After locating "studio — on our roof" in the listing below, copy that line and each one after it exactly, ending with the line that has "Book a workshop →".

*** SUPPLIED RECORDS Section Begins ***

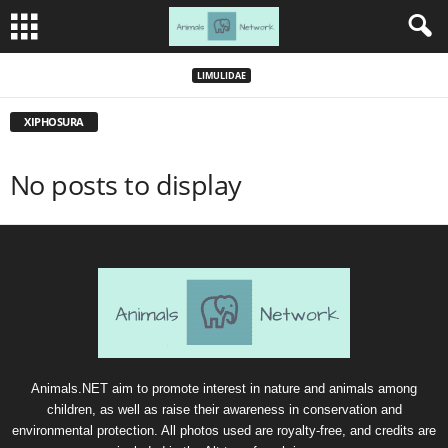
LIMULIDAE
XIPHOSURA
No posts to display
Animals.NET aim to promote interest in nature and animals among
children, as well as raise their awareness in conservation and
environmental protection. All photos used are royalty-free, and credits are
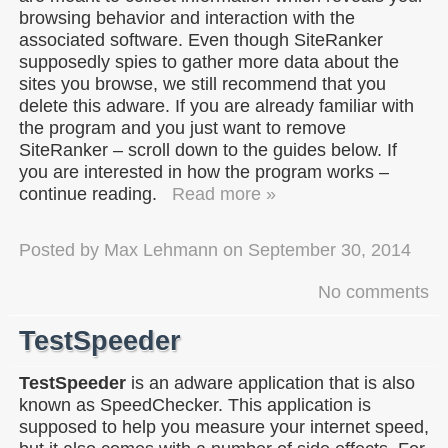
browsing behavior and interaction with the
associated software. Even though SiteRanker
supposedly spies to gather more data about the
sites you browse, we still recommend that you
delete this adware. If you are already familiar with
the program and you just want to remove
SiteRanker – scroll down to the guides below. If
you are interested in how the program works –
continue reading.
Read more »
Posted by
Max Lehmann
on
September 30, 2014
No comments
TestSpeeder
TestSpeeder
is an adware application that is also
known as SpeedChecker. This application is
supposed to help you measure your internet speed,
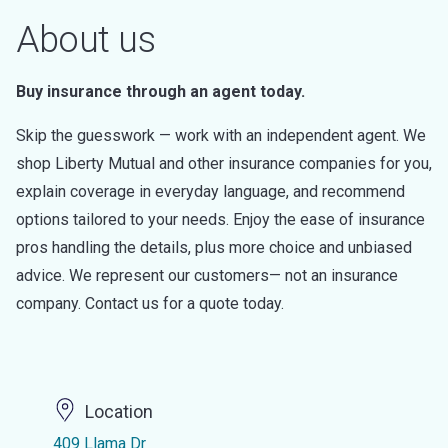
About us
Buy insurance through an agent today.
Skip the guesswork — work with an independent agent. We
shop Liberty Mutual and other insurance companies for you,
explain coverage in everyday language, and recommend
options tailored to your needs. Enjoy the ease of insurance
pros handling the details, plus more choice and unbiased
advice. We represent our customers— not an insurance
company. Contact us for a quote today.
Location
409 Llama Dr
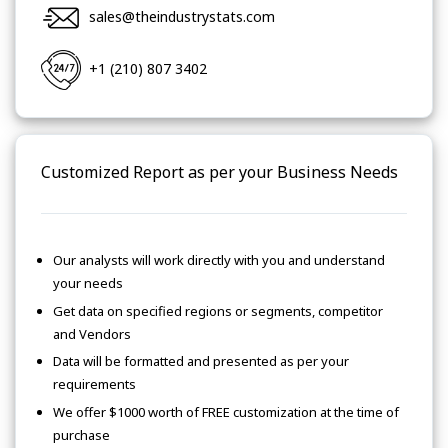
sales@theindustrystats.com
+1 (210) 807 3402
Customized Report as per your Business Needs
Our analysts will work directly with you and understand
your needs
Get data on specified regions or segments, competitor
and Vendors
Data will be formatted and presented as per your
requirements
We offer $1000 worth of FREE customization at the time of
purchase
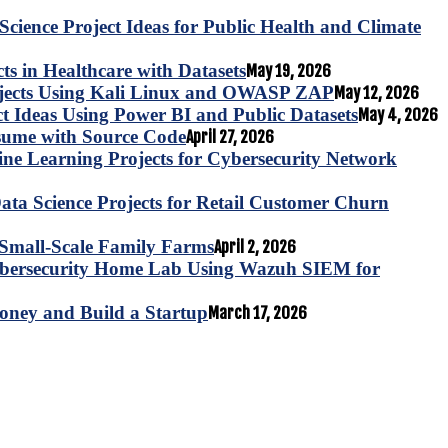
Science Project Ideas for Public Health and Climate
s in Healthcare with Datasets
May 19, 2026
ojects Using Kali Linux and OWASP ZAP
May 12, 2026
ct Ideas Using Power BI and Public Datasets
May 4, 2026
esume with Source Code
April 27, 2026
e Learning Projects for Cybersecurity Network
ta Science Projects for Retail Customer Churn
for Small-Scale Family Farms
April 2, 2026
ybersecurity Home Lab Using Wazuh SIEM for
oney and Build a Startup
March 17, 2026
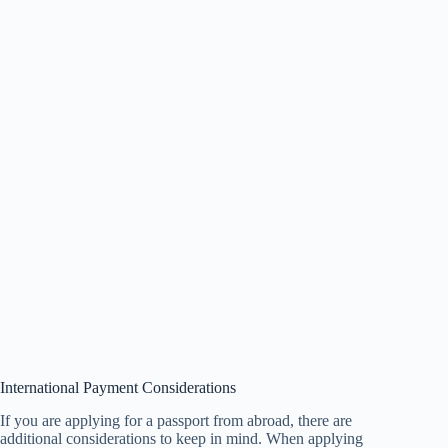
International Payment Considerations
If you are applying for a passport from abroad, there are
additional considerations to keep in mind. When applying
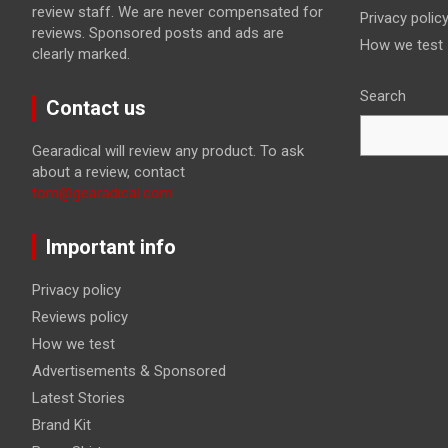
review staff. We are never compensated for
Privacy polic
reviews. Sponsored posts and ads are
How we test
clearly marked.
Search
Contact us
Gearadical will review any product. To ask
about a review, contact
tom@gearadical.com
Important info
Privacy policy
Reviews policy
How we test
Advertisements & Sponsored
Latest Stories
Brand Kit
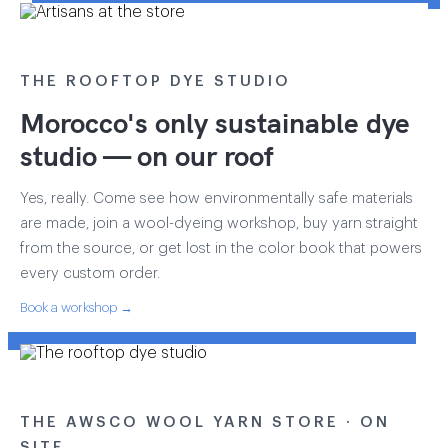
THE ROOFTOP DYE STUDIO
Morocco's only sustainable dye
studio — on our roof
Yes, really. Come see how environmentally safe materials
are made, join a wool-dyeing workshop, buy yarn straight
from the source, or get lost in the color book that powers
every custom order.
Book a workshop →
THE AWSCO WOOL YARN STORE · ON
SITE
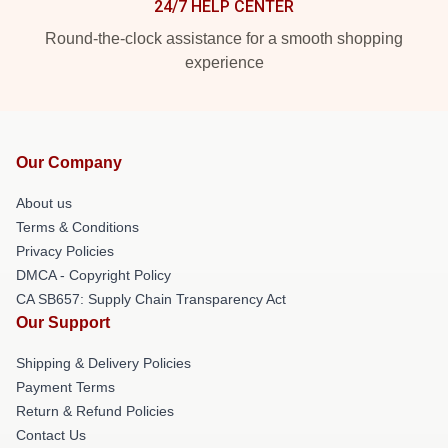
24/7 HELP CENTER
Round-the-clock assistance for a smooth shopping
experience
Our Company
About us
Terms & Conditions
Privacy Policies
DMCA - Copyright Policy
CA SB657: Supply Chain Transparency Act
Our Support
Shipping & Delivery Policies
Payment Terms
Return & Refund Policies
Contact Us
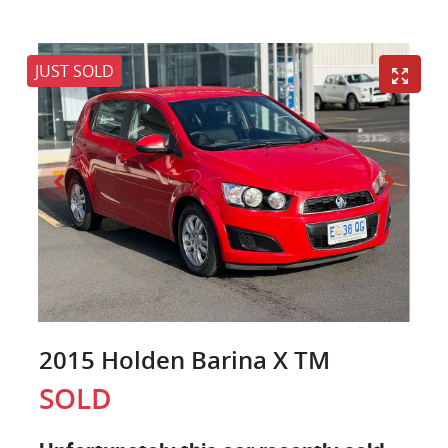
JUST SOLD
2015 Holden Barina X TM
SOLD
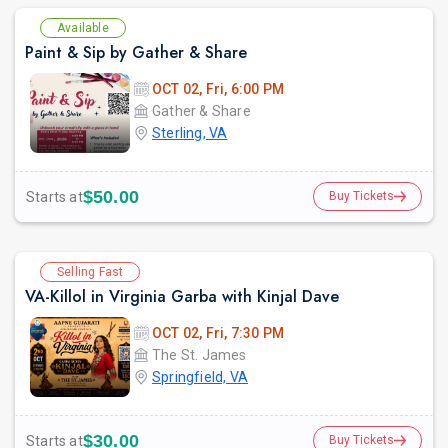
Available
Paint & Sip by Gather & Share
OCT 02, Fri, 6:00 PM
Gather & Share
Sterling, VA
$50.00
Starts at
Buy Tickets
Selling Fast
VA-Killol in Virginia Garba with Kinjal Dave
OCT 02, Fri, 7:30 PM
The St. James
Springfield, VA
$30.00
Starts at
Buy Tickets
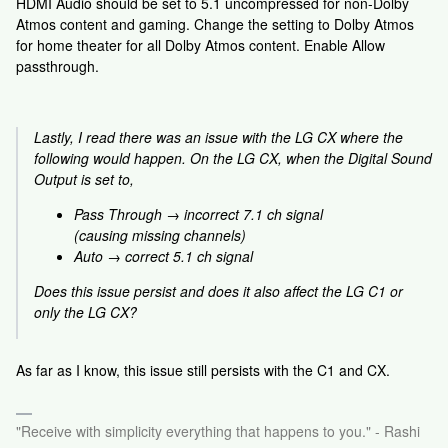
HDMI Audio should be set to 5.1 uncompressed for non-Dolby
Atmos content and gaming. Change the setting to Dolby Atmos
for home theater for all Dolby Atmos content. Enable Allow
passthrough.
Lastly, I read there was an issue with the LG CX where the
following would happen. On the LG CX, when the Digital Sound
Output is set to,
Pass Through → incorrect 7.1 ch signal
(causing missing channels)
Auto → correct 5.1 ch signal
Does this issue persist and does it also affect the LG C1 or
only the LG CX?
As far as I know, this issue still persists with the C1 and CX.
"Receive with simplicity everything that happens to you." - Rashi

*** SUPPLIED RECORDS Section Ends ***

* _SOLUTION TO THIS PROBLEM_:
studio — on our roof
Yes, really. Come see how environmentally safe materials
are made, join a wool-dyeing workshop, buy yarn straight
from the source, or get lost in the color book that powers
every custom order.
Book a workshop →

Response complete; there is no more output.